Zhensha Huang, Zaishan Wei, Xiaoliang Xiao
Oct 7, 2019
Citations
1
Influential Citations
23
Citations
Journal
Environmental science & technology
Abstract
Bioconversion of elemental mercury (Hg0) into immobile, non-toxic and less bioavailable species is of vital environmental significance. Here, we investigated bioconversion of Hg0 in a sulfate-reducing membrane biofilm reactor (MBfR). MBfR achieved effective Hg0 removal by sulfate bio-reduction.16 S rDNA sequencing and metagenomic sequencing revealed that diverse groups of mercury-oxidizing/sulfate-reducing bacteria (Desulfobulbus, Desulfuromonas, Desulfomicrobium and etc.) utilized Hg0 as initial electron donor and sulfate as terminal electron acceptor to form the overall redox, these microorganisms could couple mercury bio-oxidation to sulfate bio-reduction. Analysis on mercury speciation in biofilm by sequential extraction processes (SEPs) and inductively coupled mass spectrometry (ICP-MS) and mercury temperature programmed desorption (Hg-TPD) showed that mercury sulfide (HgS) and humic acid bound mercury (HA-Hg) were two major products of Hg0 bio-oxidation.
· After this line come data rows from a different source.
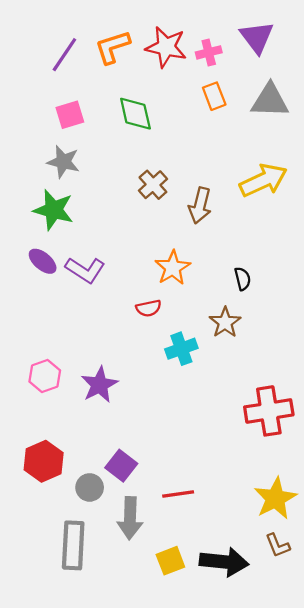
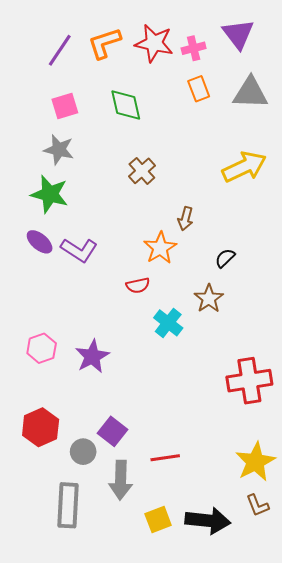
brown arrow: (200, 205) -> (185, 219), moved, size x0.7
black semicircle: (243, 279) -> (225, 258), turned -120
cyan cross: (181, 349) -> (168, 323), turned -32

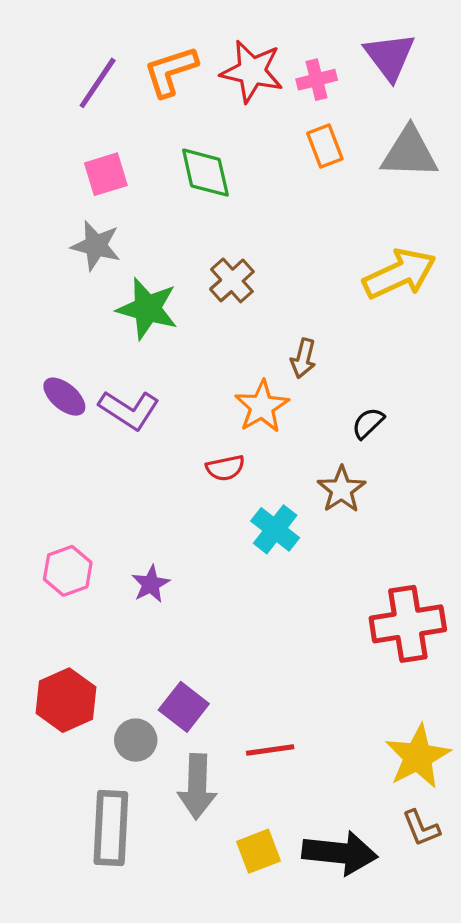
green star: (50, 194) -> (147, 309), moved
purple star: (92, 356) -> (151, 584), size x0.7

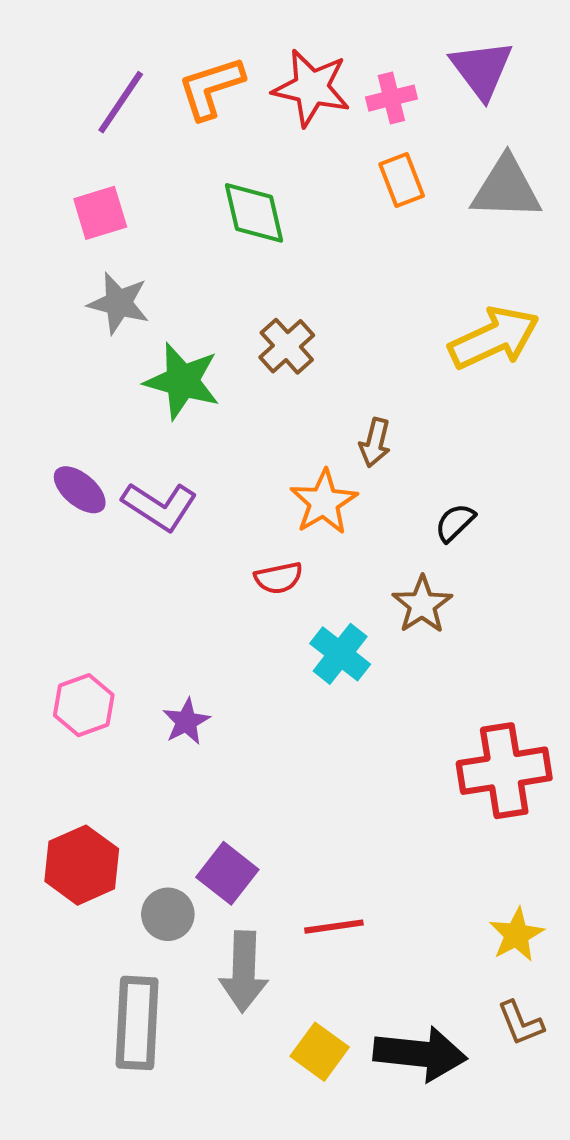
pink square: (106, 174) -> (100, 213), moved
yellow star: (418, 757) -> (516, 935), size x0.7
yellow square: (259, 851) -> (320, 1052), turned -33

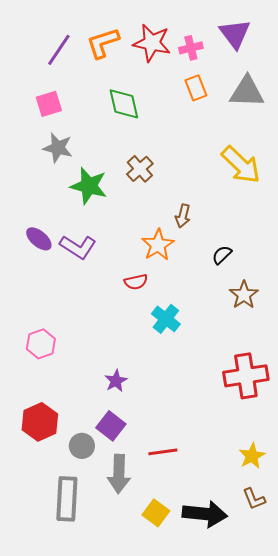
yellow arrow: (494, 338) -> (241, 165), turned 69
brown star: (422, 605) -> (244, 295), moved
purple star: (186, 721) -> (116, 381), moved

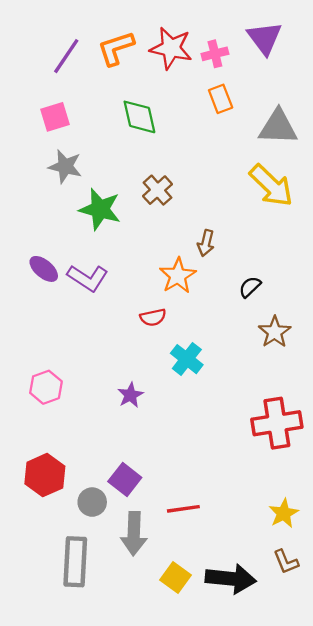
gray triangle: (247, 92) -> (278, 127), moved
purple star: (116, 381) -> (130, 395), moved

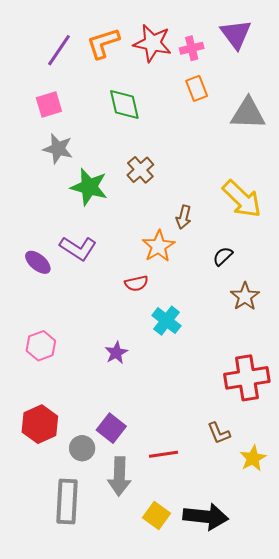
yellow arrow: (271, 186) -> (242, 199), moved
purple ellipse: (44, 269) -> (38, 262), moved
brown L-shape: (286, 562) -> (219, 433), moved

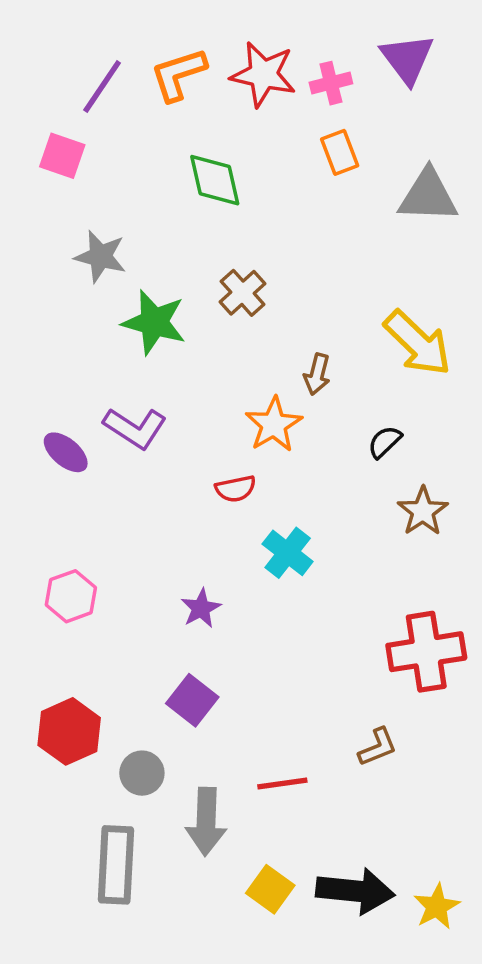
pink square: (49, 104) -> (62, 156), moved, turned 36
purple square: (111, 428) -> (192, 700), moved
brown L-shape: (219, 433) -> (378, 747), turned -90
yellow star: (253, 458) -> (437, 907), moved

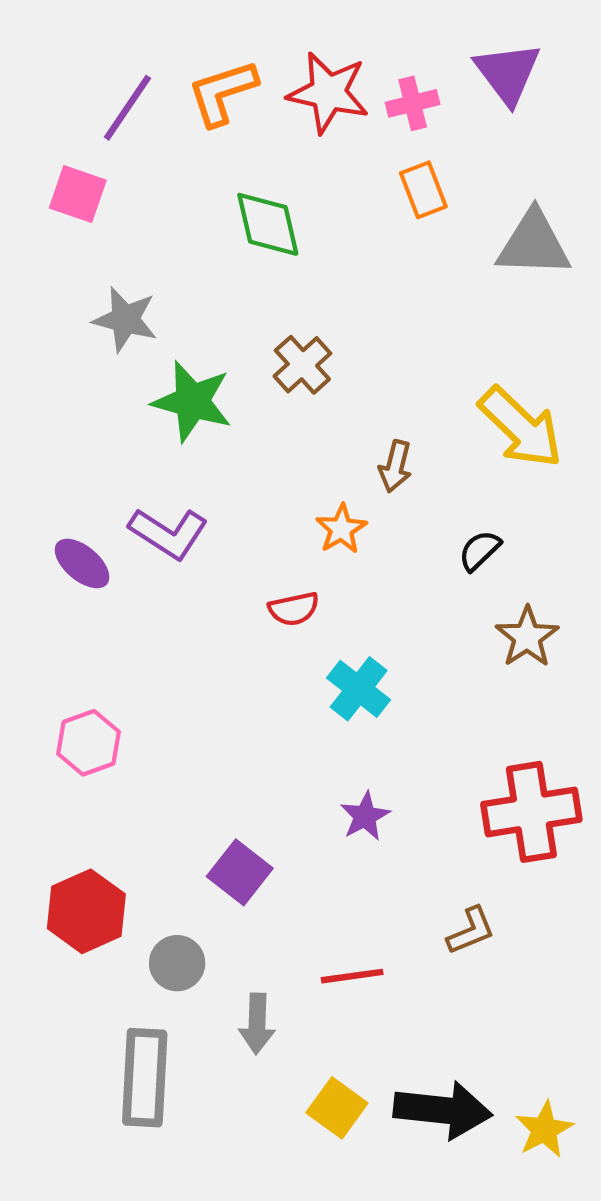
orange star: (274, 425) -> (341, 529), size x0.7
purple star: (201, 608) -> (365, 816), moved
gray arrow: (206, 822) -> (257, 1024), size x0.7

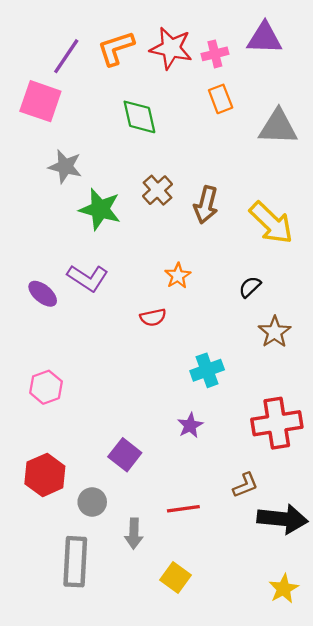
purple triangle: (508, 73) -> (264, 38), turned -51
pink square: (78, 194) -> (40, 101), size x1.4
brown arrow: (395, 466) -> (206, 205), moved, size x1.4
cyan cross: (359, 689) -> (207, 370), moved, turned 32
black arrow: (443, 1110) -> (282, 519), moved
With HgS and HA-Hg comprehensively characterized by X-ray diffraction (XRD), excitation-emission matrix spectra (EEM), scanning electron microscopy-energy disperse spectroscopy (SEM-EDS), X-ray photoelectron spectroscopy (XPS) and Fourier transform infrared spectroscopy (FTIR), it was proposed that biologically oxidized mercury (Hg2+) further reacted with biogenic sulfides to form cubically crystallized metacinnbar (β-HgS) extracellular particles. Hg2+ was also complexed with functional groups -SH, -OH, -NH- and -COO- in humic acids from extracellular polymeric substances (EPS) to form HA-Hg. HA-Hg may further react with biogenic sulfides to form HgS. Bioconversion of Hg0 into HgS was therefore achieved and can be a feasible biotechnique for flue gas demercuration.